Şehirde, neredeyse yerli vatandaş kadar çok turist olunca da tabelalar da yerini İngilizce kelimelere bıraktı. Bir dönem patlama yapan kuyumcular, turistik restoranlar ve butiklerin tabelaları adeta yabancı bir ülkede yaşıyormuşuz hissi veriyordu. İngilizce global bir dil, Dünya'nın ortak dili buraya kadar zaten bir sorun olmadı. 

Ancak, zamanla türeyen yeni İngilizce tabirler kültür darbesi haline geldi.

Örneğin, lahmacun oldu "Turkish Pizza", hamam oldu "Turkish Bath (banyo)" bunun gibi bir çok örnek bulmak mümkün. Halbuki kültür yabancı ülkelere göre uyarlanmaz, yabancı ülkelere benimsetilir. İtalyanlar bize nasıl "Pizza" dedirtiyor ise biz de onlara "Lahmacun" dedirtmeliyiz. Onlar bize nasıl "Hamburger" dedirttiyse biz de onlara "Lokum" dedirtmeliydik. Aynı "Yoğurt" gibi.

Turizmin gelişiminin kültürel miraslara zarar vermesi sadece bizde yaşanan bir durum değil tabi ki, turizmle uğraşan ve gelişmekte olan bir çok ülkede bu tarz durumlar yaşanıyor. 

Şimdi sürecin devamına bakalım, Rus pazarlarının devreye girmesiyle tabi ki deri ve inşaat sektörü adeta patladı. Bu defa yabancı dilden ziyade yabancı alfabeler türedi.
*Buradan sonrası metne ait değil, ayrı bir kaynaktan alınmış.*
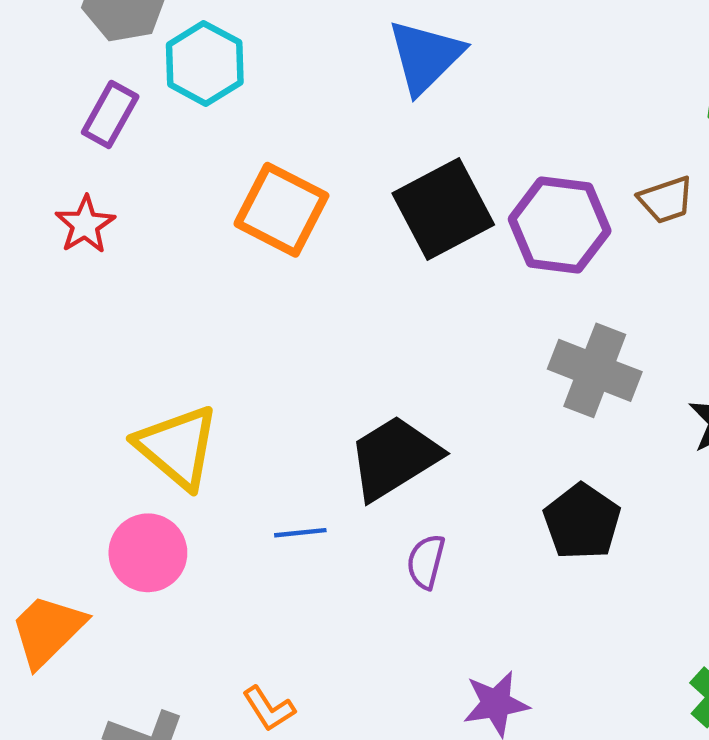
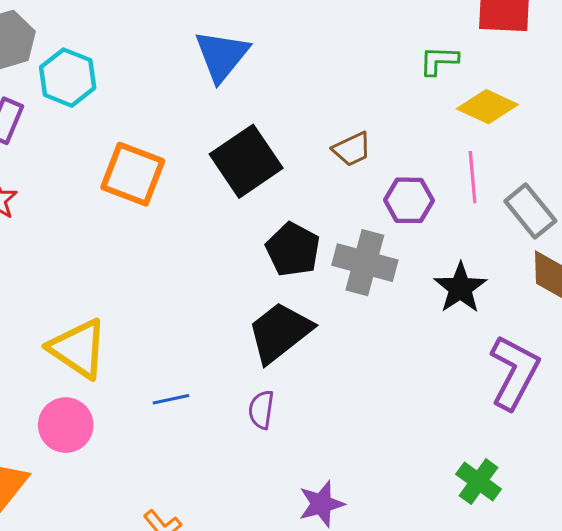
brown trapezoid: (666, 200) -> (352, 149), moved
purple hexagon: (560, 225) -> (409, 200), moved, size x0.7
black trapezoid: (394, 458) -> (280, 332), moved
black pentagon: (582, 522) -> (293, 249), moved

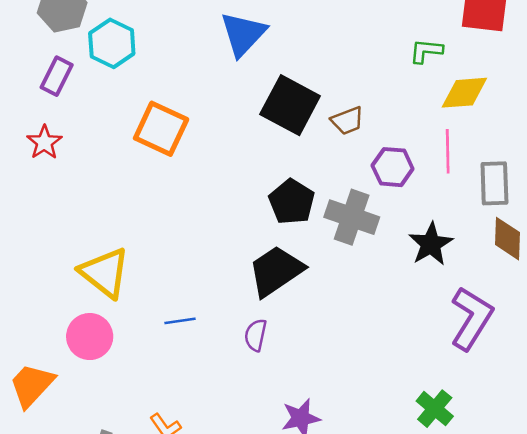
yellow diamond: (487, 107) -> (464, 93), turned -33
black square: (246, 161) -> (290, 105), moved, turned -32
gray rectangle: (530, 211) -> (494, 183), turned 33

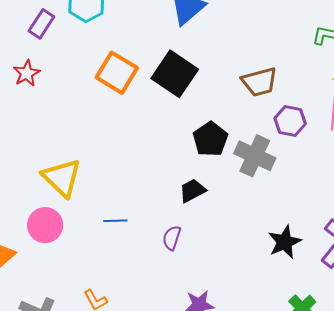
black square: (290, 105) -> (175, 74), moved
brown trapezoid: (347, 121) -> (259, 82), size x1.4
black star: (431, 244) -> (285, 242), moved
black trapezoid: (276, 271) -> (192, 191), size x0.6

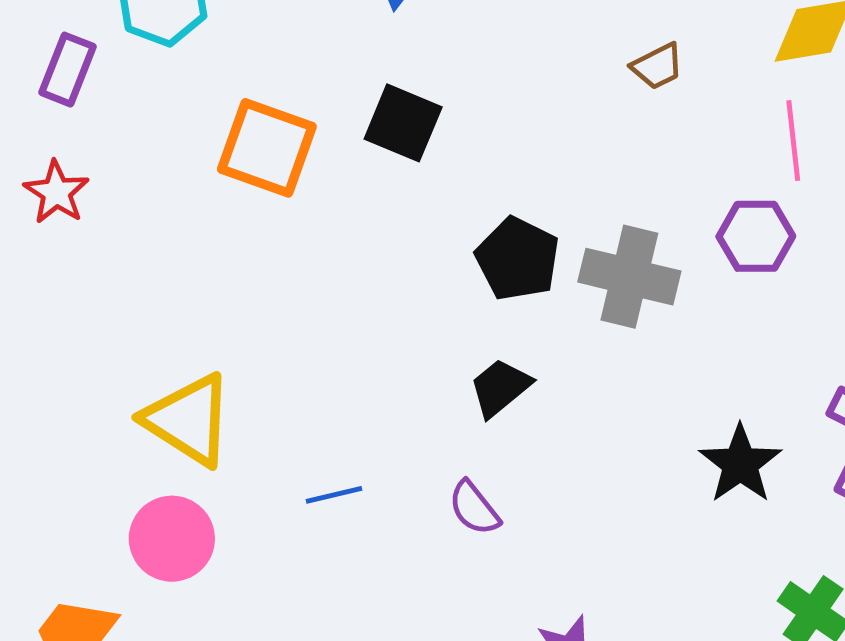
black square: (175, 74) -> (403, 123), size x0.7
brown trapezoid: (259, 82) -> (657, 66), moved, size x0.6
purple hexagon: (290, 121) -> (756, 236), moved
purple semicircle: (172, 238) -> (474, 508), turned -45

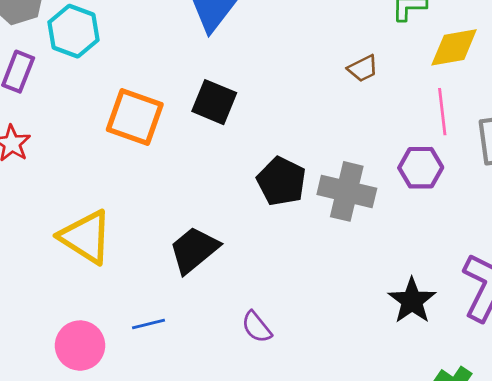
black trapezoid: (500, 388) -> (194, 250), moved, size x1.4
yellow triangle: (188, 420) -> (86, 237), moved
blue line: (334, 495) -> (149, 324), moved

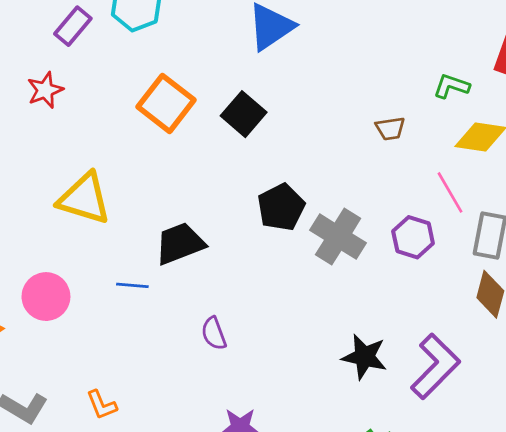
pink line: (442, 112) -> (450, 192), turned -42
yellow triangle: (86, 237) -> (84, 199), turned -34
black star: (412, 301) -> (364, 357), turned 30
blue line: (149, 324) -> (132, 285), moved

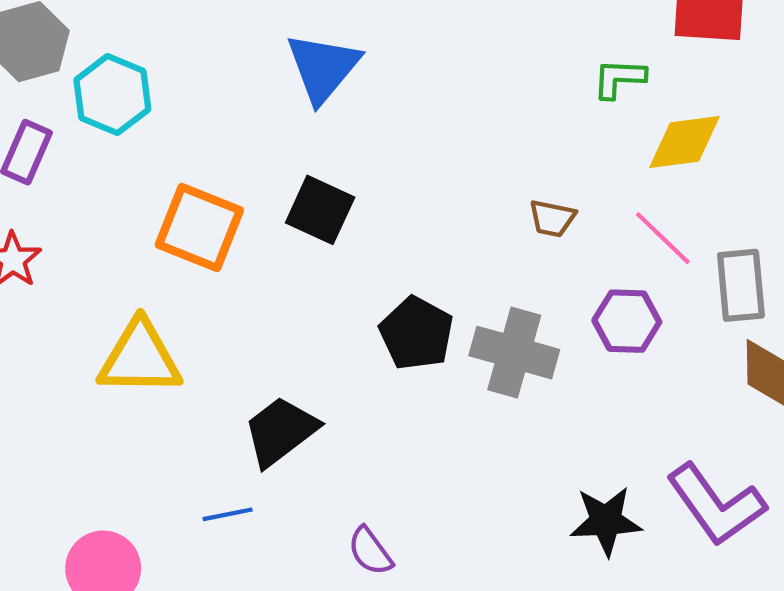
brown trapezoid: (390, 129) -> (552, 218), moved, turned 36
yellow triangle: (84, 199) -> (140, 358), moved
purple L-shape: (435, 366) -> (716, 505), turned 116

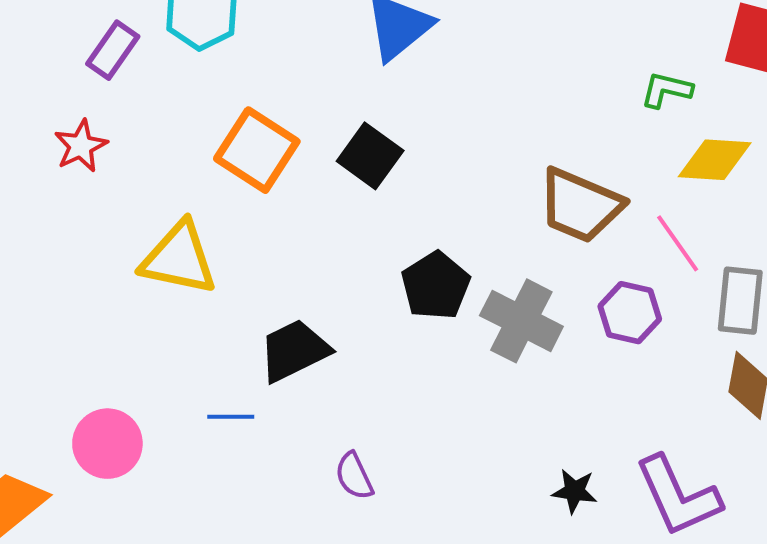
brown trapezoid: (552, 218) -> (580, 205), size x2.0
black star: (606, 521) -> (574, 491), size x0.7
Her tarafta Rusça yazılar oluşmaya başladı hem de Türkçe anlamı dahi belirtilmeden. 2000'li yılların ortalarında kendimizi bu şehirde yabancı hissediyordu. Bereket eski işletmelerimiz vardı da onlar ivmesini pek değiştirmedi. 

(Bu yazıdan yabancı dil kullanımını eleştirdiğimi düşünmenizi istemem sadece Türkçe olarak da belirtilmesi gerektiğini ifade etmek istedim)

Gelelim şimdiye, kötü geçen 2 turizm yılında iç pazar büyük bir artış sağladı. Bununla birlikte Ortadoğu'dan da talepler vardı. Ama Ortadoğu'dan gelen zenginler, otelde tatil yapan yerli tatilciden daha çok ilgi çekince dillerde de değişiklikler başladı. 

Yurt dışında bir çok ülkede, eğer farklı alfabe kullanan bir ülke ise latin alfabesi ile kendi dillerindeki yazılışlar ve İngilizce olarak yazılar bulunuyor. Ama hiçbir ülke her gelen turiste göre tabela oluşturmuyor. 

Dünyaca ünlü gıda markaları Alanya'da Arapça kampanya yazıları yazıyor, hele emlak şirketleri neredeyse Suudi Arabistan'ı andırır modele döndü. Evet ticaret yapalım para kazanalım ama bunu kendi kültürümüzü tanıtmadan yapmayalım. Gelen turist 2 kelime Türkçe de öğrenmek zorunda kalsın.